An AI algorithm could help to predict which patients might develop significant heart problems years in advance, just based on ECG readings.
<関連情報>
- https://www.imperial.ac.uk/news/266333/ai-identify-hidden-heart-valve-defects/
- https://academic.oup.com/eurheartj/advance-article/doi/10.1093/eurheartj/ehaf448/8203433
逆流性弁膜症を予測するための人工知能を用いた心電図:国際的研究 Artificial intelligence-enhanced electrocardiography to predict regurgitant valvular heart diseases: an international study
Yixiu Liang , Arunashis Sau , Boroumand Zeidaabadi , Joseph Barker , Konstantinos Patlatzoglou , Libor Pastika , Ewa Sieliwonczyk , Zachary Whinnett , Nicholas S Peters , Ziqing Yu ,…
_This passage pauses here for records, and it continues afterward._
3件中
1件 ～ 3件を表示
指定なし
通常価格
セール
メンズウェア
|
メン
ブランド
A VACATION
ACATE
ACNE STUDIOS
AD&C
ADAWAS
European Heart Journal Published:16 July 2025
DOI:https://doi.org/10.1093/eurheartj/ehaf448
Abstract
Background and Aims
Valvular heart disease (VHD) is a significant source of morbidity and mortality, though early intervention can improve outcomes. This study aims to develop artificial intelligence-enhanced electrocardiography (AI-ECG) models to diagnose and predict future moderate or severe regurgitant VHDs (rVHDs), including mitral regurgitation (MR), tricuspid regurgitation (TR), and aortic regurgitation (AR).
Methods
The AI-ECG models were developed in a data set of 988 618 ECG and transthoracic echocardiogram pairs from 400 882 patients from Zhongshan Hospital, Shanghai, China. The AI-ECG models used a residual convolutional neural network with a discrete-time survival loss function. External evaluation was performed in outpatients from a secondary care data set from Beth Israel Deaconess Medical Center, Boston, USA, consisting of 34 214 patients with linked echocardiography.
Results
In the internal test set, the AI-ECG models accurately predicted future significant MR [C-index 0.774, 95% confidence interval (CI) 0.753–0.792], AR (0.691, 95% CI 0.657–0.720), and TR (0.793, 95% CI 0.777–0.808). In age- and sex-adjusted Cox models, the highest risk quartile had a hazard ratio (HR) of 7.6 (95% CI 5.8–9.9, P < .0001) for risk of future significant MR, compared with the lowest risk quartile. For future AR and TR, the equivalent HRs were 3.8 (95% CI 2.7–5.5) and 9.9 (95% CI 7.5–13.0), respectively. These findings were confirmed in the transnational external test set. Imaging association analyses demonstrated AI-ECG predictions were associated with subclinical chamber remodelling.
Conclusions
This study developed AI-ECG models to diagnose and predict rVHDs and validated the models in a transnational and ethnically distinct cohort. The AI-ECG models could be utilized to guide surveillance echocardiography in patients at risk of future rVHDs, to facilitate early detection and intervention.